An exact, word-for-word copy of the entries is required, beginning at the line that contains "Семинары и курсы по стоматологии" and ending at the last line, both included.

-------------------------

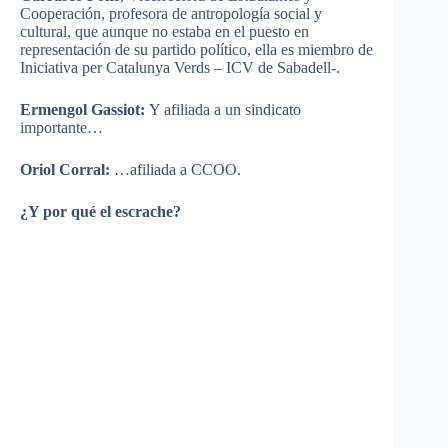
Cooperación, profesora de antropología social y
cultural, que aunque no estaba en el puesto en
representación de su partido político, ella es miembro de
Iniciativa per Catalunya Verds – ICV de Sabadell-.
Ermengol Gassiot:
Y afiliada a un sindicato
importante…
Oriol Corral:
…afiliada a CCOO.
¿Y por qué el escrache?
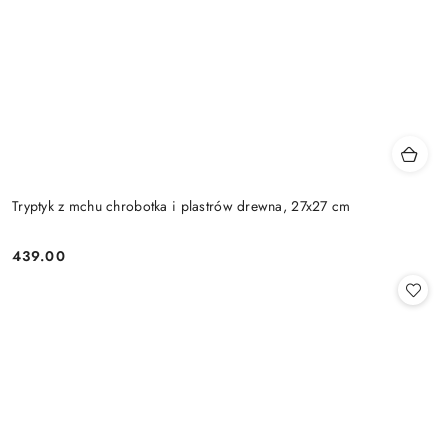
Tryptyk z mchu chrobotka i plastrów drewna, 27x27 cm
439.00
Cena:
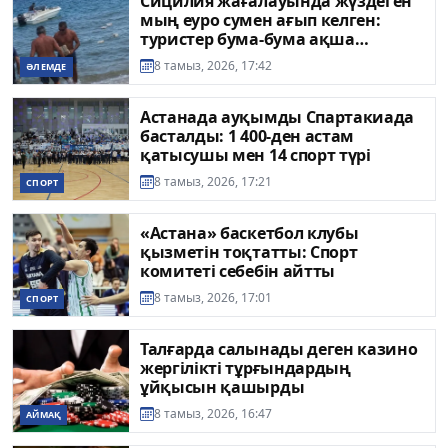
Сицилия жағалауында жүздеген
мың еуро сумен ағып келген:
туристер бума-бума ақша
жинаған
8 тамыз, 2026, 17:42
ӘЛЕМДЕ
Астанада ауқымды Спартакиада
басталды: 1 400-ден астам
қатысушы мен 14 спорт түрі
8 тамыз, 2026, 17:21
СПОРТ
«Астана» баскетбол клубы
қызметін тоқтатты: Спорт
комитеті себебін айтты
8 тамыз, 2026, 17:01
СПОРТ
Талғарда салынады деген казино
жергілікті тұрғындардың
ұйқысын қашырды
8 тамыз, 2026, 16:47
АЙМАҚ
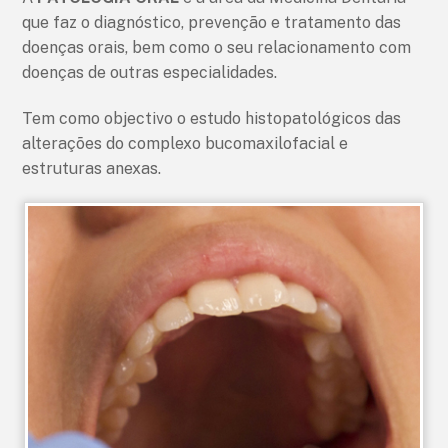
que faz o diagnóstico, prevenção e tratamento das
doenças orais, bem como o seu relacionamento com
doenças de outras especialidades.
Tem como objectivo o estudo histopatológicos das
alterações do complexo bucomaxilofacial e
estruturas anexas.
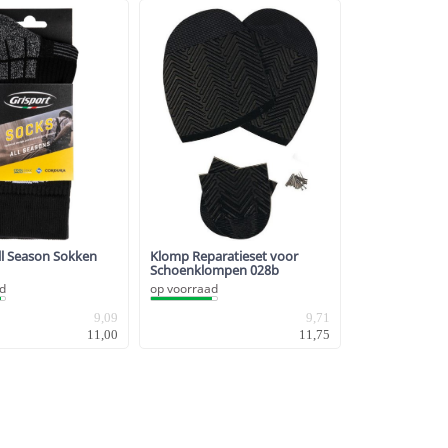
ll Season Sokken
Klomp Reparatieset voor
Schoenklompen 028b
ad
op voorraad
9,09
9,71
11,00
11,75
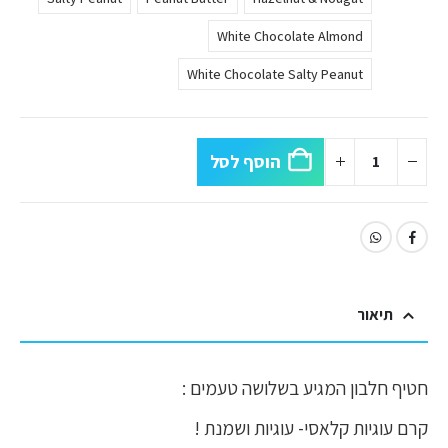
White Chocolate Almond
White Chocolate Salty Peanut
הוסף לסל
תיאור
חטיף חלבון המגיע בשלושה טעמים :
קרם עוגיות קלאסי- עוגיות ושמנת !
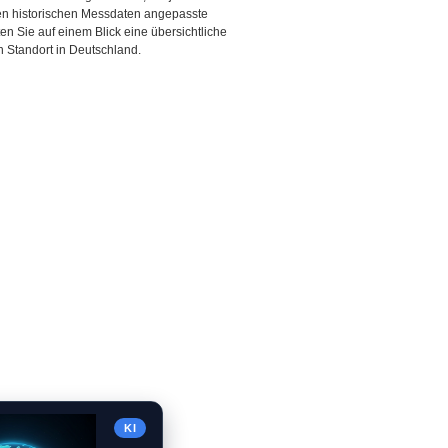
den historischen Messdaten angepasste
ten Sie auf einem Blick eine übersichtliche
 Standort in Deutschland.
KI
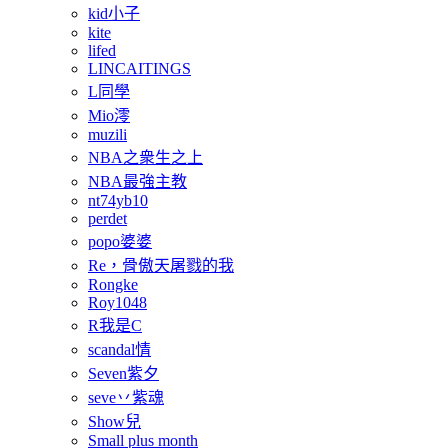
kid小子
kite
lifed
LINCAITINGS
L同學
Mio澪
muzili
NBA之衆生之上
NBA最強主教
nt74yb10
perdet
popo婆婆
Re，骨傲天屠戮的我
Rongke
Roy1048
R我是C
scandal情
Seven紫夕
seve丷紫魂
Show兒
Small plus month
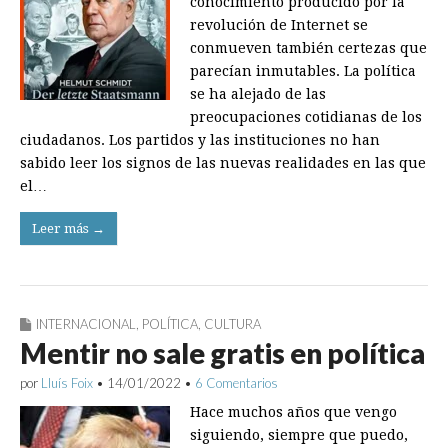
conocimiento producido por la
revolución de Internet se
conmueven también certezas que
parecían inmutables. La política
se ha alejado de las
preocupaciones cotidianas de los
ciudadanos. Los partidos y las instituciones no han
sabido leer los signos de las nuevas realidades en las que
el…
Leer más →
INTERNACIONAL
,
POLÍTICA
,
CULTURA
Mentir no sale gratis en política
por
Lluís Foix
•
14/01/2022
•
6 Comentarios
Hace muchos años que vengo
siguiendo, siempre que puedo,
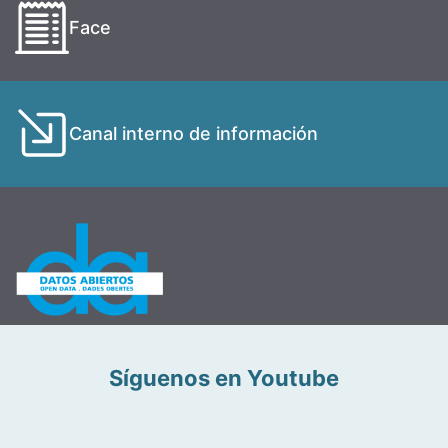
Face
Canal interno de información
Síguenos en Youtube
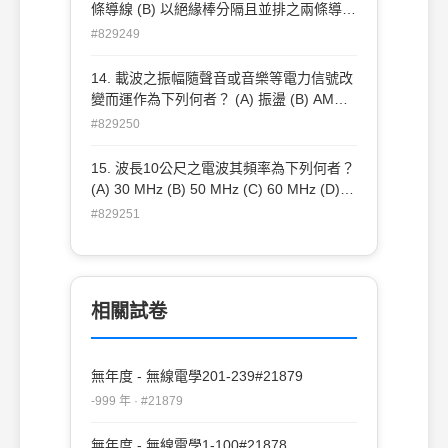
條導線 (B) 以絕緣棒分隔且並排之兩條導線
(C) 纏繞成螺旋狀之兩條導線 (D) 一芯線置
#829249
於絕緣物質內，其絕緣物又被金屬網層包覆
14. 載波之振幅隨聲音或音樂等電力信號改
變而運作為下列何者？ (A) 振盪 (B) AM調
變 (C) FM調變 (D) 檢波
#829250
15. 波長10公尺之電波其頻率為下列何者？
(A) 30 MHz (B) 50 MHz (C) 60 MHz (D)
80 MHz
#829251
相關試卷
無年度 - 無線電學201-239#21879
-999 年 · #21879
無年度 - 無線電學1-100#21878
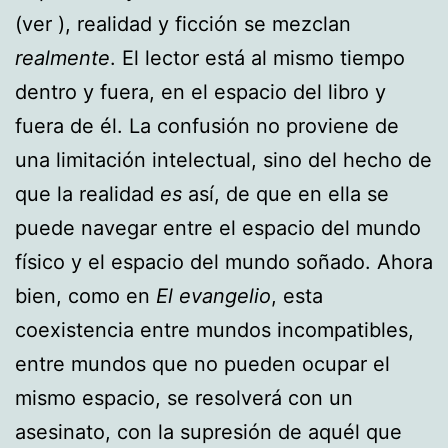
(ver ), realidad y ficción se mezclan
realmente
. El lector está al mismo tiempo
dentro y fuera, en el espacio del libro y
fuera de él. La confusión no proviene de
una limitación intelectual, sino del hecho de
que la realidad
es
así, de que en ella se
puede navegar entre el espacio del mundo
físico y el espacio del mundo soñado. Ahora
bien, como en
El evangelio
, esta
coexistencia entre mundos incompatibles,
entre mundos que no pueden ocupar el
mismo espacio, se resolverá con un
asesinato, con la supresión de aquél que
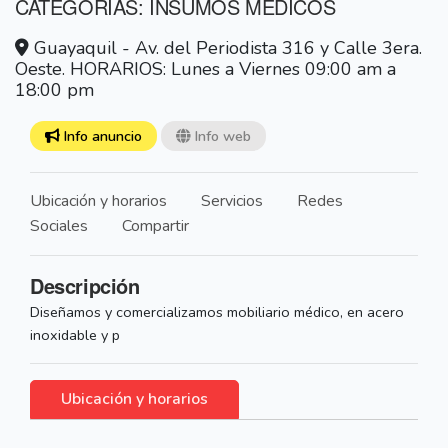
CATEGORÍAS: INSUMOS MÉDICOS
Guayaquil - Av. del Periodista 316 y Calle 3era.
Oeste. HORARIOS: Lunes a Viernes 09:00 am a
18:00 pm
Info anuncio
Info web
Ubicación y horarios
Servicios
Redes
Sociales
Compartir
Descripción
Diseñamos y comercializamos mobiliario médico, en acero
inoxidable y p
Ubicación y horarios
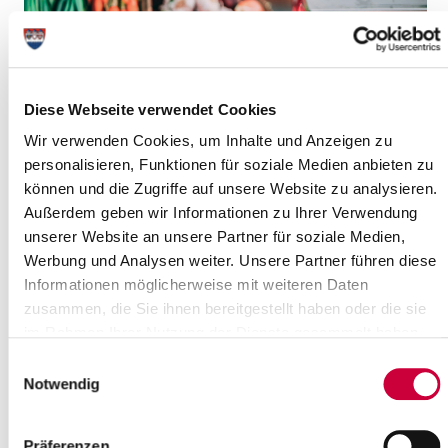
Diese Webseite verwendet Cookies
Wir verwenden Cookies, um Inhalte und Anzeigen zu
personalisieren, Funktionen für soziale Medien anbieten zu
können und die Zugriffe auf unsere Website zu analysieren.
Außerdem geben wir Informationen zu Ihrer Verwendung
Friday, 04.09.2026
unserer Website an unsere Partner für soziale Medien,
Werbung und Analysen weiter. Unsere Partner führen diese
08:00 Uhr - 12:00 Uhr, Glückstadt
Glückstädter Wochenmarkt
Informationen möglicherweise mit weiteren Daten
(Marktplatz Glückstadt)
zusammen, die Sie ihnen bereitgestellt haben oder die sie
im Rahmen Ihrer Nutzung der Dienste gesammelt haben.
Glückstadt
Einwilligungsauswahl
more info
Notwendig
Präferenzen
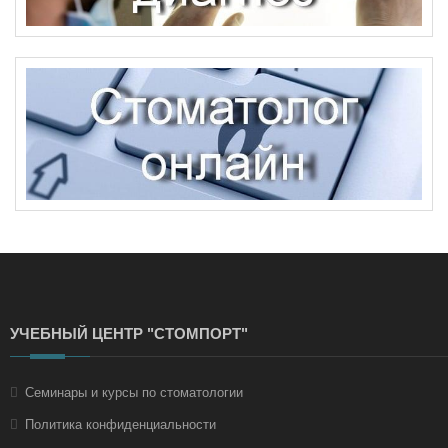
УЧЕБНЫЙ ЦЕНТР "СТОМПОРТ"
Семинары и курсы по стоматологии
Политика конфиденциальности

-------------------------

» **Response to the exercise**
Семинары и курсы по стоматологии
Политика конфиденциальности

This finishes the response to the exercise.